- _Directions for this task_: Copy nothing but the text: reproduce each line of the listing exactly and leave the pictures out.

- _Records to use_:
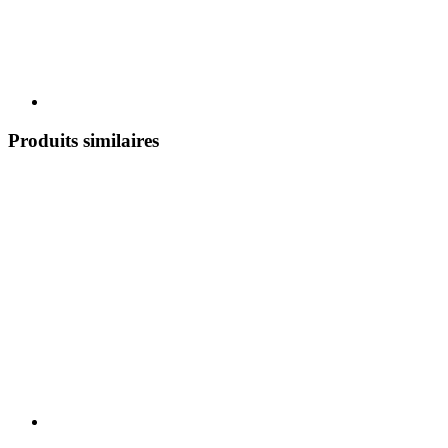
Produits similaires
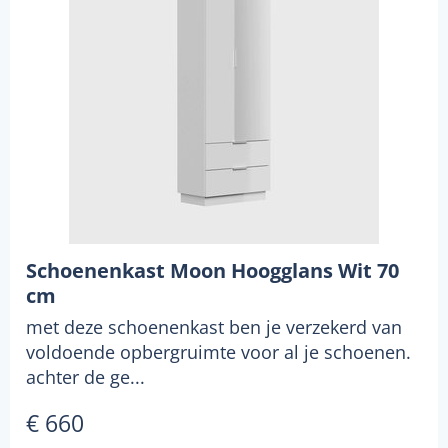
Schoenenkast Moon Hoogglans Wit 70
cm
met deze schoenenkast ben je verzekerd van
voldoende opbergruimte voor al je schoenen.
achter de ge...
€ 660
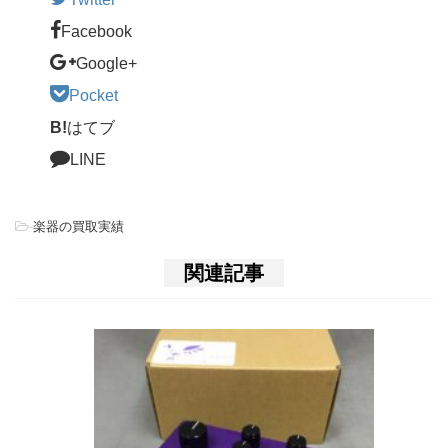
Facebook
Google+
Pocket
B!
はてブ
LINE
-
楽器の買取実績
関連記事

- _Problem solution_:
Produits similaires
Schoenenkast Moon Hoogglans Wit 70
cm
met deze schoenenkast ben je verzekerd van
voldoende opbergruimte voor al je schoenen.
achter de ge...
€ 660
Facebook
Google+
Pocket
B!
はてブ
LINE
-
楽器の買取実績
関連記事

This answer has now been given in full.